How can researchers effectively integrate structural biology and functional genomics for YPA_4078 studies?

An effective integration of structural biology and functional genomics approaches would provide comprehensive insights into YPA_4078 function:

• Structure-guided functional genomics:

  • Use computational structural predictions to guide targeted mutagenesis

  • Design mutations specifically targeting predicted functional domains or interfaces

  • Apply CRISPR-based genome editing for precise chromosomal modifications in Y. pestis

• Multi-scale structural analysis:

  • Combine high-resolution structural techniques (X-ray, cryo-EM) with lower-resolution methods (SAXS, FRET)

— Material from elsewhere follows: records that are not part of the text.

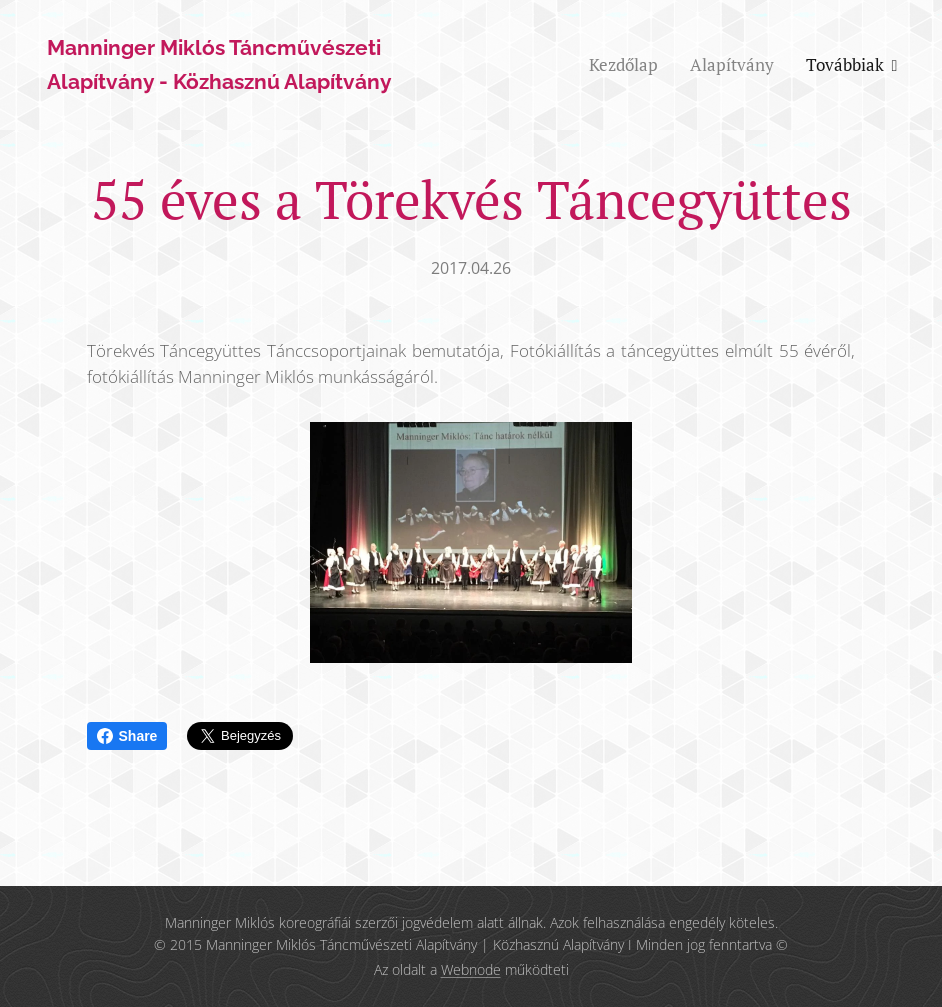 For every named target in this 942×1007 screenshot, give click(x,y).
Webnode (471, 969)
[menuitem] (629, 65)
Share (127, 736) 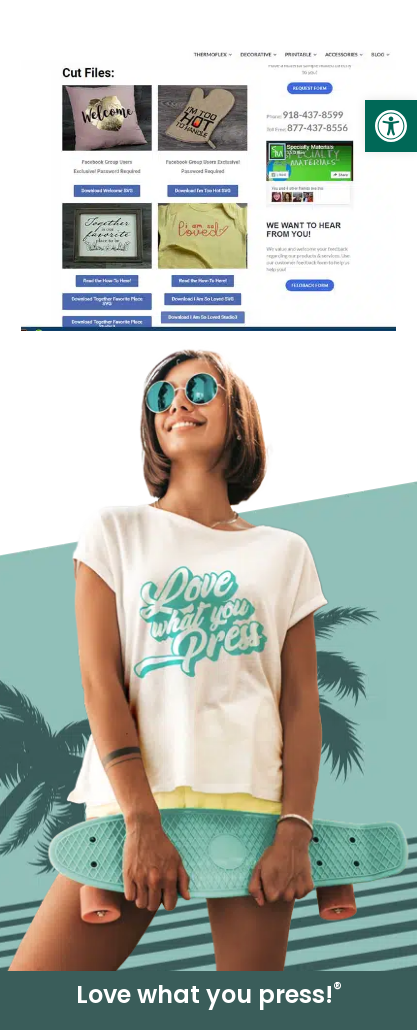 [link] (391, 126) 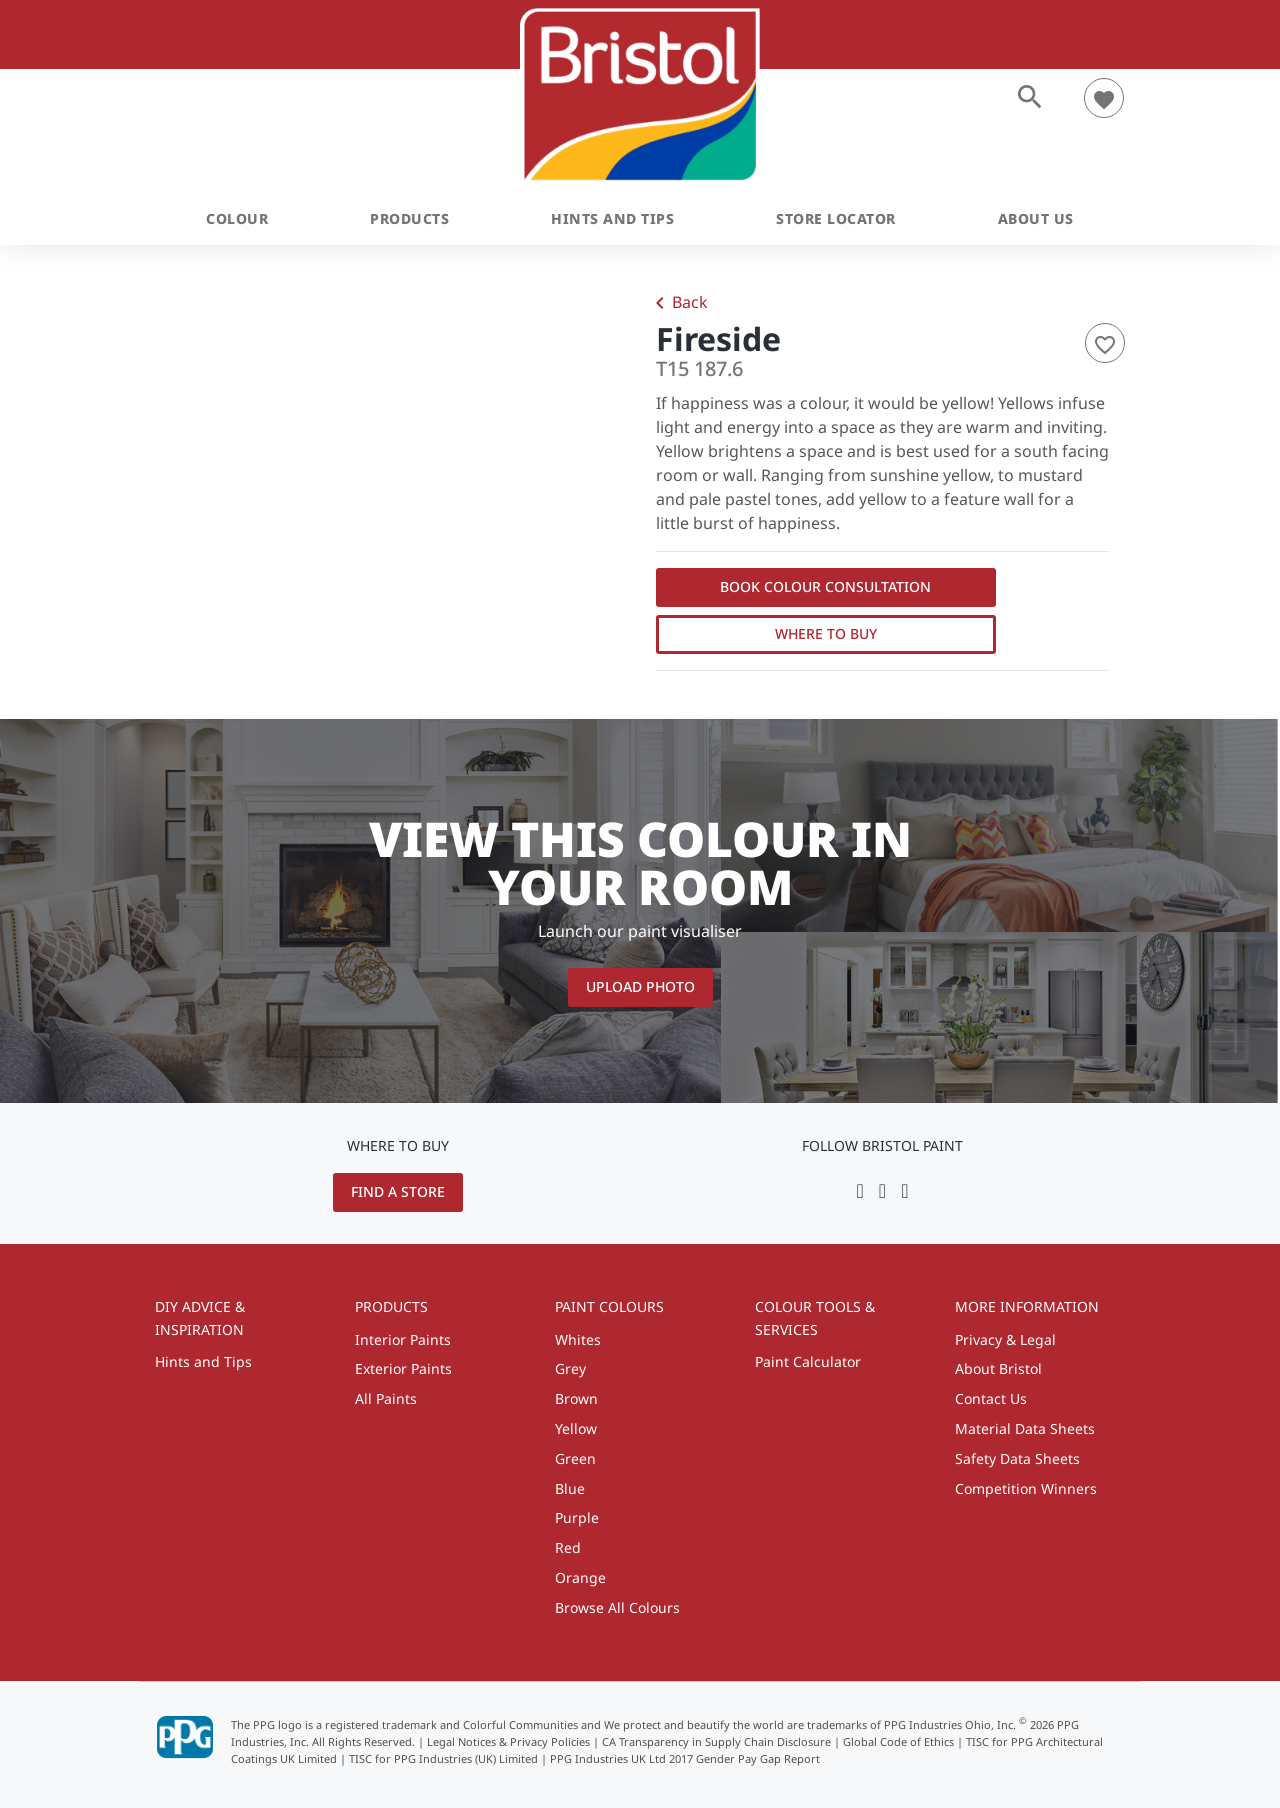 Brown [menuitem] (576, 1398)
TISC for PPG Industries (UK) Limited (443, 1758)
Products (409, 218)
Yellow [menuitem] (576, 1428)
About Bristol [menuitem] (998, 1368)
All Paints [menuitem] (386, 1398)
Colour (237, 218)
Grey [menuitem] (570, 1368)
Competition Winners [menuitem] (1026, 1488)
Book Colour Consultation (825, 586)
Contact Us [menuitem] (991, 1398)
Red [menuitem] (568, 1547)
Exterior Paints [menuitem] (403, 1368)
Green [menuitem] (575, 1458)
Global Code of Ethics (898, 1741)
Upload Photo (640, 986)
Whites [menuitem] (578, 1339)
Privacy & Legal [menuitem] (1005, 1339)
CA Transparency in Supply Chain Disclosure (716, 1741)
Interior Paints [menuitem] (403, 1339)
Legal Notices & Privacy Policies (508, 1741)
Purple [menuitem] (577, 1517)
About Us (1036, 218)
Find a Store (398, 1191)
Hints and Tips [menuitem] (203, 1361)
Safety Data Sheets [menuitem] (1017, 1458)
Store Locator (836, 218)
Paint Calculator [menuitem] (808, 1361)
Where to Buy (826, 633)
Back (678, 304)
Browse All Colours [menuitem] (617, 1607)
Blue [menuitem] (570, 1488)
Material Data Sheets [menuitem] (1025, 1428)
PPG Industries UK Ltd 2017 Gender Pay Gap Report (685, 1758)
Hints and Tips (612, 218)
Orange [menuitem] (580, 1577) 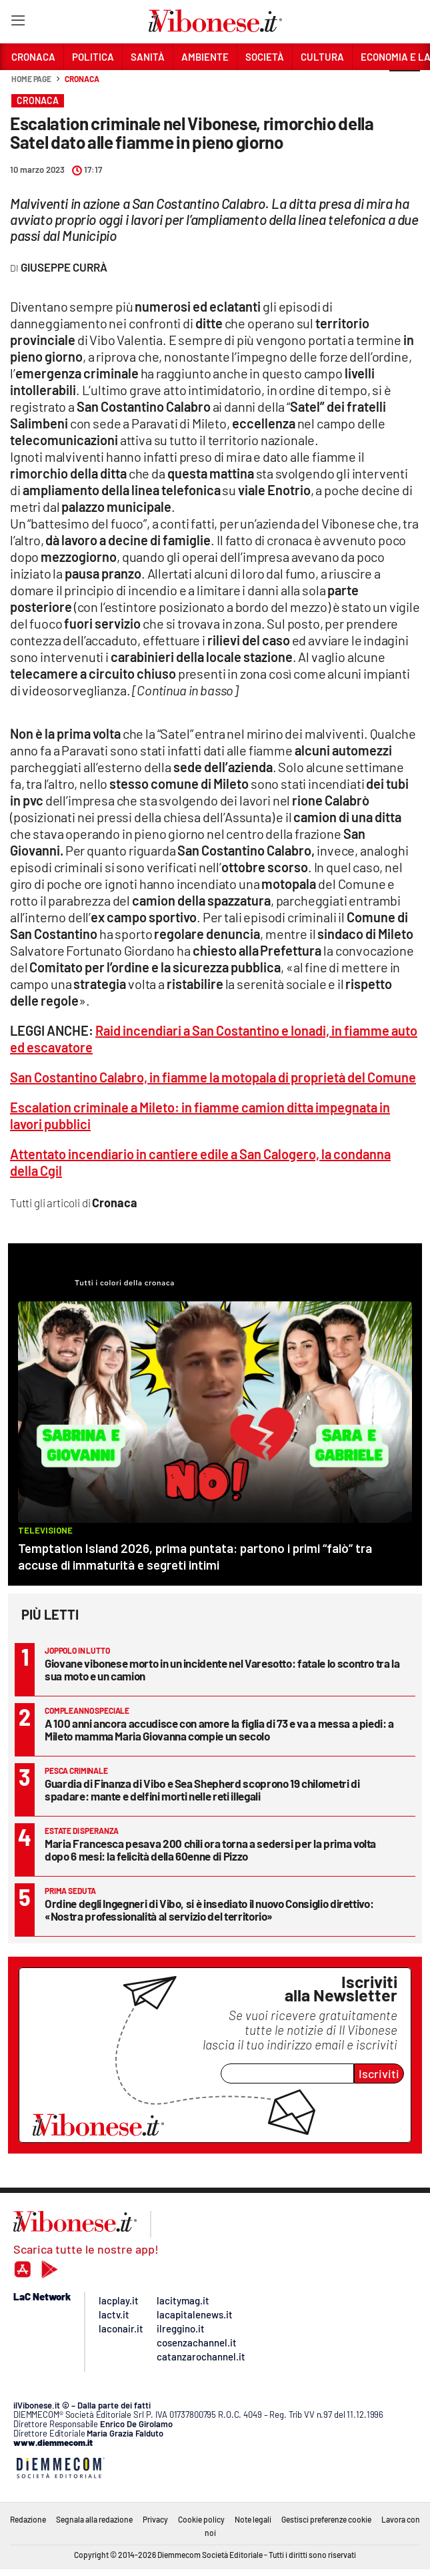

  • Integrate dynamic information from molecular dynamics simulations

  • Correlate structural features with expression patterns across different growth conditions

• Interactome mapping:

  • Apply proximity labeling techniques (BioID, APEX) adapted for membrane proteins

  • Identify interaction partners under different conditions mimicking host environments

  • Validate key interactions with structural studies of protein complexes

• Systems biology integration:

  • Correlate YPA_4078 structural changes with global transcriptomic and proteomic responses

  • Model the protein's role within membrane-associated protein networks

  • Connect molecular function to cellular phenotypes using computational models

• Evolutionary structure-function analysis:

  • Compare sequence conservation patterns across Y. pestis biovars in context of structural domains

  • Identify co-evolving residues that might indicate functional interactions

  • Relate structural features to the evolutionary history of Y. pestis from Y. pseudotuberculosis

This integrated approach would build a comprehensive understanding of YPA_4078 from molecular mechanisms to its role in the complex biology and pathogenesis of Y. pestis.